Over the weekend, we had a major maintenance project, which involved taking down our entire storage infrastructure for some upgrades to the CPUs of the storage controllers.
This maintenance was required as part of a big upcoming project which will be rolling out next year. This required shutting down storage, and un-mounting all services using storage. We had a number of SQL clusters, an image server, and virtualization. After deploying a maintenance page on the site, and bringing all the necessary servers, and services down, the hard work by the EMC tech began.
During the EMC updates, we took advantage of the extended downtime, and performed firmware, driver, and OS patches. After the drivers and firmware was updated, we tried to move onto the OS patches. This is where I should have known it was going to be a problematic maintenance window. Telling Windows to check for updates, it kept throwing errors, with the error code pointing to not being able to connect to the internet. I did the usual tests, pinged the gateway, and other general pings, and all was working, I just couldn’t get windows updates to work. Then it dawned on me, the domain controllers were offline because of the maintenance. These servers supplied DNS to the network, and no DNS means no way to turn the name to an IP for the servers to get to the Windows Update servers.

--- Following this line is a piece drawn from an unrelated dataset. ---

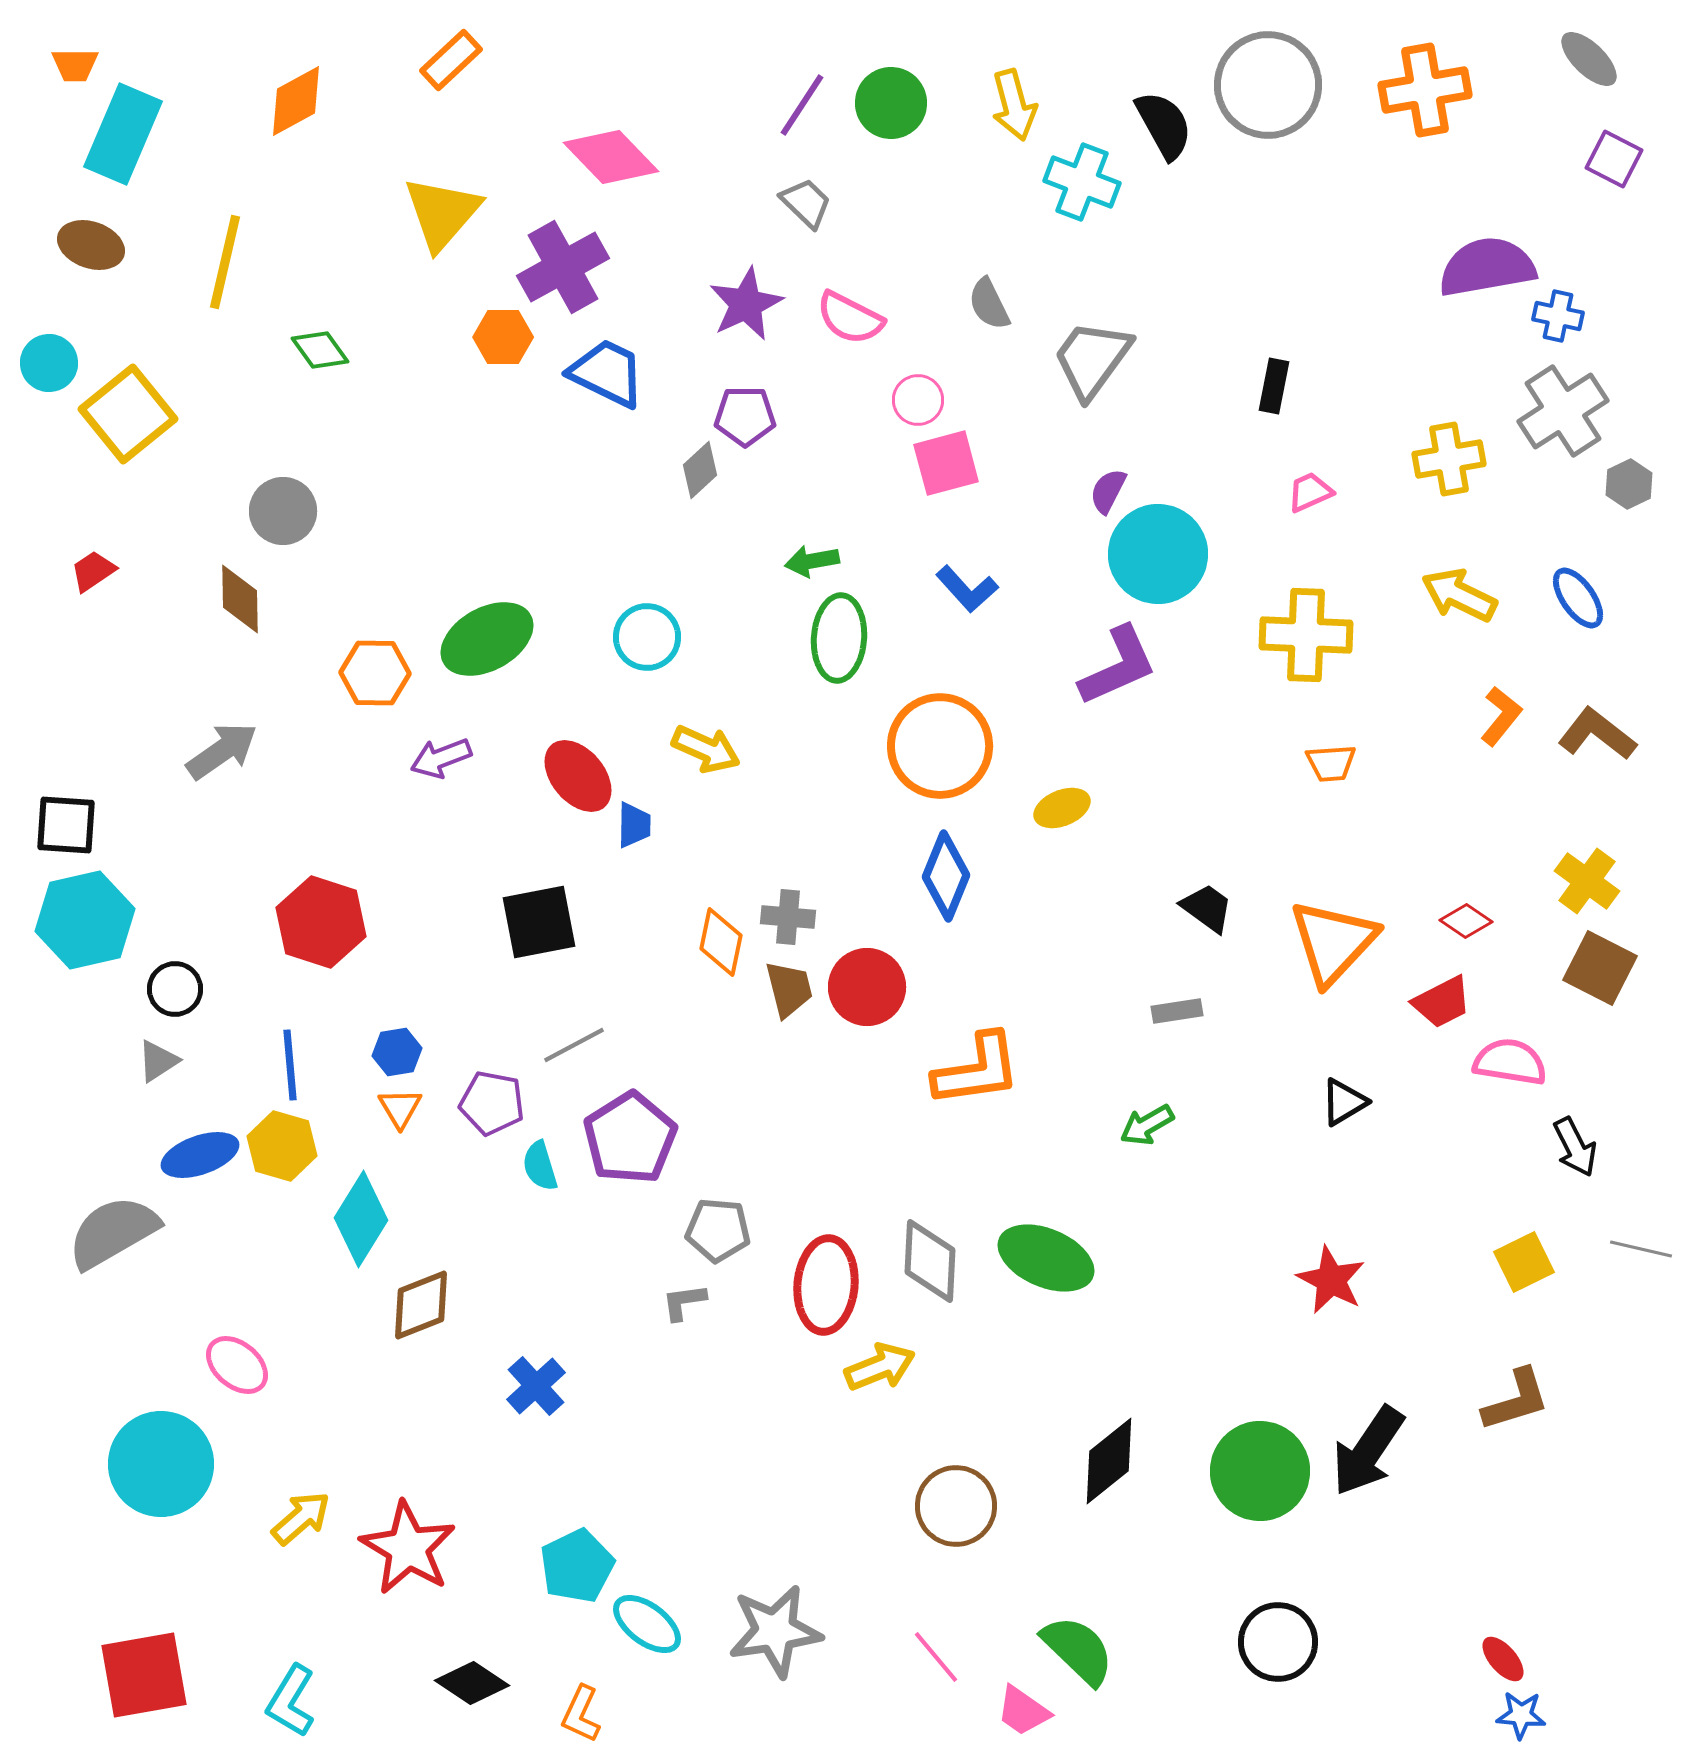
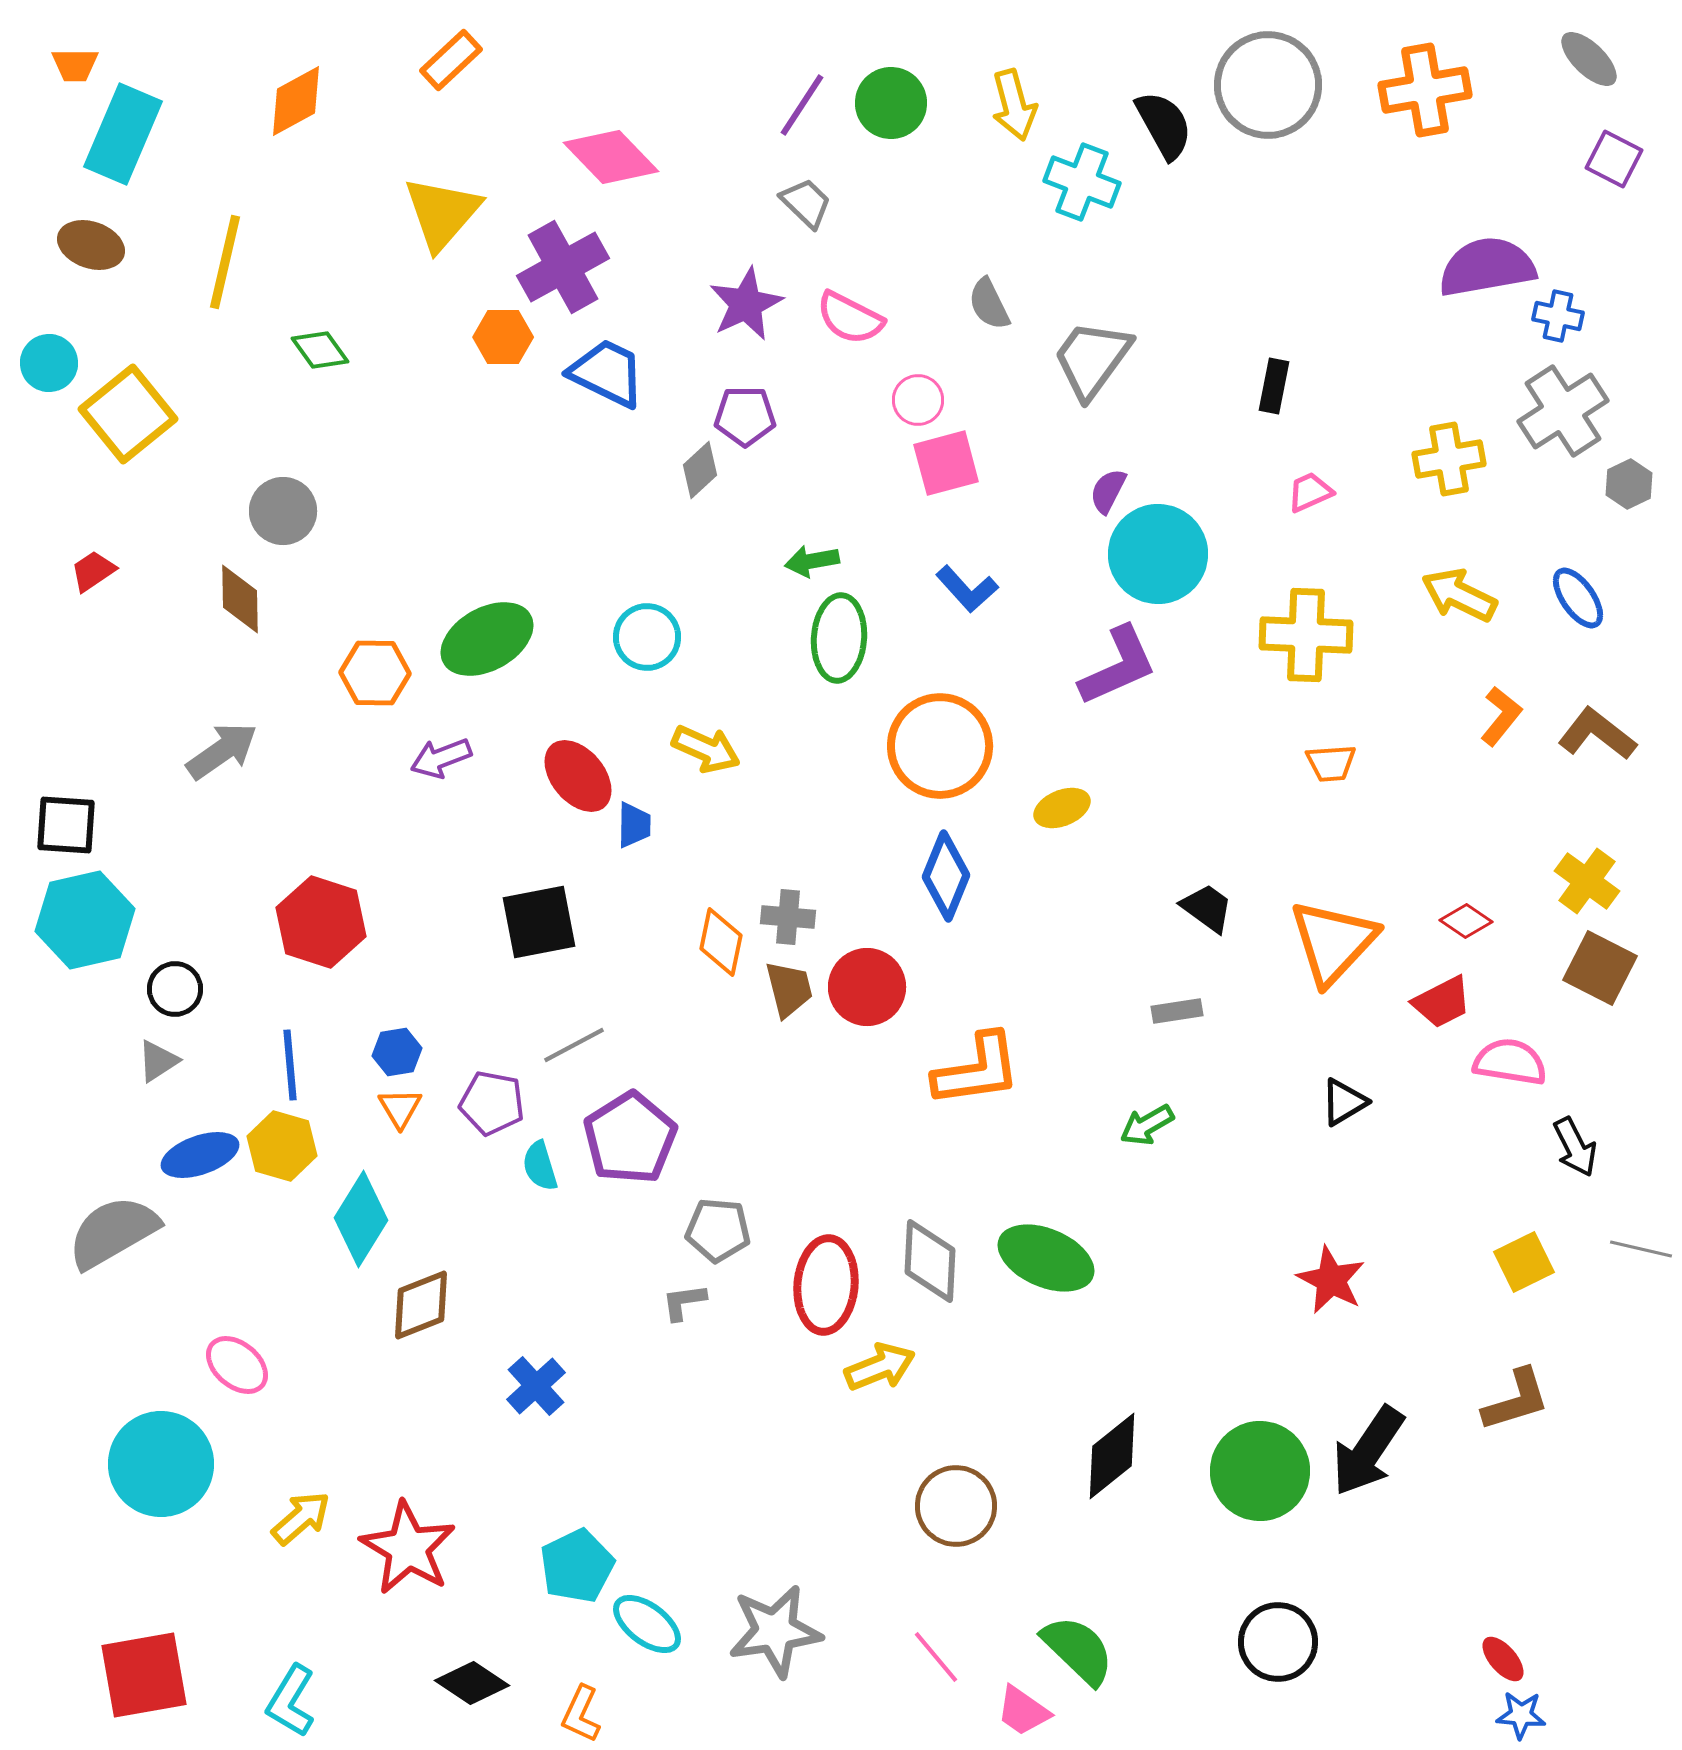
black diamond at (1109, 1461): moved 3 px right, 5 px up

After the maintenance was completed, we were told to bring our services back online. Starting with our ESX servers so we could bring the domain controllers up, we hit our second issue of the night. Our vCenter server could not connect to any of the ESX hosts, there was a long pause whilst it tried, followed by an error about not being able to connect, then a box asking to confirm the details. After checking with the ESX servers they were running using the Dell Remote Access Controller (DRAC) card, I was a little baffled as to what was wrong. So I went back to basics… Can I ping the machines from the controller? No! Well that’s odd, and why does it say it cannot resolve the hostname? This dawned on me as a problem. Then I realized why. The DNS servers were part of the Active Directory infrastructure, which is all virtual, and the virtual servers have all been offline for nearly 5 hours. This was more than enough time for the vCenter server to forget the IP address.
Obviously without being able to connect to the ESX servers, I cannot bring up the DNS servers to resolve the issue, so I had to go back to the classic method of fixing DNS issues, editing the hosts file (located in c:\windows\system32\drivers\etc). After adding the entries for each of the ESX boxes, I was able to reconnect to the ESX boxes.
After some twiddling of thumbs, ESX then dropped another error about not being able to bring up the HA support. Trying to start any of the virtual guests also failed with a similar error about unsatisfied dependencies for high availability. It appears this might have been caused by DNS too, because the ESX boxes couldn’t talk to each other, they were unable to resolve the names either. Quickly disabling HA on the cluster, and starting up the domain controllers, I was able to turn the HA options back on.
After some more tinkering, everything was back up and running again, however it made me pause to think. DNS was a single point of failure again. Whilst we built everything with a certain amount of redundancy, and high availability, the unavailability of a single service crippled everything.
- We had setup multiple virtual hosts, in the event we have a hardware failure on one.
- Storage is attached to each virtual host with multiple paths, so in the event of a storage switch failure, secondary paths exist.
- Network adapters are run in pairs for management, and 2 quad port cards for the virtual machine networks, so network redundancy across switches is covered too.
- There was multiple Active Directory servers in the event one crashed, or was rebooted.
- Multiple switches and firewalls with a high availability setup configured.
So whilst we’d built a whole bunch of redundancy, the failure of, or unavailability of, DNS was the ultimate issue for most of the evenings problems. So what am I doing about it? I will be replicating the DNS services to a physical box that I know has a lower dependency threshold.
Lessons relearned again.. DNS is nearly always the issue.